A Lion's Tale_ Around the World in Spandex - Chris Jericho [169]
Ever since I first saw him in Stampede thirteen years earlier, he was one of the reasons I’d decided to become a wrestler in the first place. Even though we’d worked for many of the same companies worldwide, except for that one plane ride from Calgary to Los Angeles, we’d never crossed paths. He’d become a big star in the WWF and was currently playing the masked Blue Blazer, a superhero who was decidedly un-super due to his squeaky-clean, goody-two-shoes antics. When I sat down on the couch to watch his always entertaining match, I noticed that the camera was panning the crowd. After a few minutes of the increasingly long and awkward crowd shots, I said to Jess, “Something is wrong here.”
At that moment the cameras switched over to Jim Ross and his sidekick, Jerry Lawler, sitting at the announcer desk, their faces pale and ashen.
JR said something like, “Owen Hart has suffered a serious accident. He’s had a serious fall.”
My stomach plummeted and I thought, “He fell? What is he talking about? What do you mean he fell?”
I knew it wasn’t a gimmick because both announcers were crying real tears and soon after, so was I. Owen had fallen fifty feet from the rafters into the ring when an apparatus that was supposed to lower him snapped. He died pretty much on impact.
I was overwhelmed with feelings of desperation and helplessness much the same way I was when Magic told me that Art had died. I ran out of my apartment and called Benoit to tell him. There was no answer and I left a message ending with the same question I’d asked Magic: “What are we going to do?”
I hardly knew Owen, but his journey through the business mirrored mine and I considered myself to be a surrogate member of the Hart family. He was an inspiration...almost a hero...to me and I couldn’t comprehend what had happened. I’ve often had this fantasy that on the day of the accident I have a premonition that something bad is going to happen to Owen, so I call the Kemper Arena and manage to warn him just in time, saving his life.
But I didn’t have any such premonition.
The next Monday I went to my first funeral for a friend (I’ve been to too many of them since) and all of the respect and sympathy shown toward Owen and his family was overwhelming. The entire WWF roster was there and the streets of Calgary were lined with thousands of people sharing in the massive grief. The Hart family was the royalty of Calgary and Owen was the crown prince. He was one of those guys that nobody ever said a bad word about and you could tell how much he was loved from the number of people paying tribute to him.

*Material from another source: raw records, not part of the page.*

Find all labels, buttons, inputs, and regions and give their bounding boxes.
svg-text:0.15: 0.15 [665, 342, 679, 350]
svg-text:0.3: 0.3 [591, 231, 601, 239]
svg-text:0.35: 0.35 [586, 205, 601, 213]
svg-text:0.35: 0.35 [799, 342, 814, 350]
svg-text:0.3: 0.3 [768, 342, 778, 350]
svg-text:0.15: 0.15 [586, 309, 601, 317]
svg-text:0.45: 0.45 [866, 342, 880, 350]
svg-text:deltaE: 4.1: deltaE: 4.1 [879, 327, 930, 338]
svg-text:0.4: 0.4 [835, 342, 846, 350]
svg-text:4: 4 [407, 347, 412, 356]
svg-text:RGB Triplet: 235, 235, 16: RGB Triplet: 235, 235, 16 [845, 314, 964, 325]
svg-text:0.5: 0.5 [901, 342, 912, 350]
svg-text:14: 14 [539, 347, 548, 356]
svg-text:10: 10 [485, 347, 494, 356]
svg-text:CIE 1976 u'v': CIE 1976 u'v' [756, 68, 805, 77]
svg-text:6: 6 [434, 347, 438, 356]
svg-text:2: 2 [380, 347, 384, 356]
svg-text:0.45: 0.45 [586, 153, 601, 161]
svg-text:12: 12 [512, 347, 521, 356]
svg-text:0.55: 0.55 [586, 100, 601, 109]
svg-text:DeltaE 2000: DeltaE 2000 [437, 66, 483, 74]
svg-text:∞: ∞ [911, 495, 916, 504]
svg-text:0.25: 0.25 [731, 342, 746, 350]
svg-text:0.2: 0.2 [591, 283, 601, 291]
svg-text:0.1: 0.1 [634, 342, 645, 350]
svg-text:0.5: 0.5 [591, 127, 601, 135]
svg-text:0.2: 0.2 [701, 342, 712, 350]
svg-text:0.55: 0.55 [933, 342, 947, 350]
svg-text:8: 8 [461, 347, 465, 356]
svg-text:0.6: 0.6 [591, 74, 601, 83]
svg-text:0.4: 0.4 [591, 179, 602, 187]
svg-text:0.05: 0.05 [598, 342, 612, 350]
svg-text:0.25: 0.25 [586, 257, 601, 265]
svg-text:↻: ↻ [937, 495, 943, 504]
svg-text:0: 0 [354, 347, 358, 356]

He was planning on getting out of wrestling in a few short years to spend more time with his wife and two young children. They were scheduled to move into their new dream house the very next week. It’s an overwhelmingly dismal story and it still hurts to think about it.
Only the good die young, all the evil seem to live forever.
At the funeral home, Owen rested in an open casket. I leaned over and hugged him as the tears flowed down my face and I asked him the question I had been thinking all day: “What happened, man? We were supposed to be tag team champions someday.”
I kissed his cheek and said goodbye to the nicest guy I hardly ever met.
There was a first-class list of wrestlers paying tribute to Owen that day. I have a picture of Stu Hart, Bret Hart, Hulk Hogan, Chris Benoit, Terry Funk, Dory Funk Jr., Shane Douglas, Davey Boy Smith, and me standing together at Stu’s house after the funeral, all of us world champions at one point.
While the reason for the summit was terrible, the experience itself was actually a good one and it provided a small bit of closure. It was also a riot listening to Stu tell all of his stories while some of the greatest wrestlers of all time gathered in awe, hanging on to his every word. At eighty-four years old, he was still feisty. He even coerced a reluctant B. Brian Blair into allowing him to apply a shoot hold.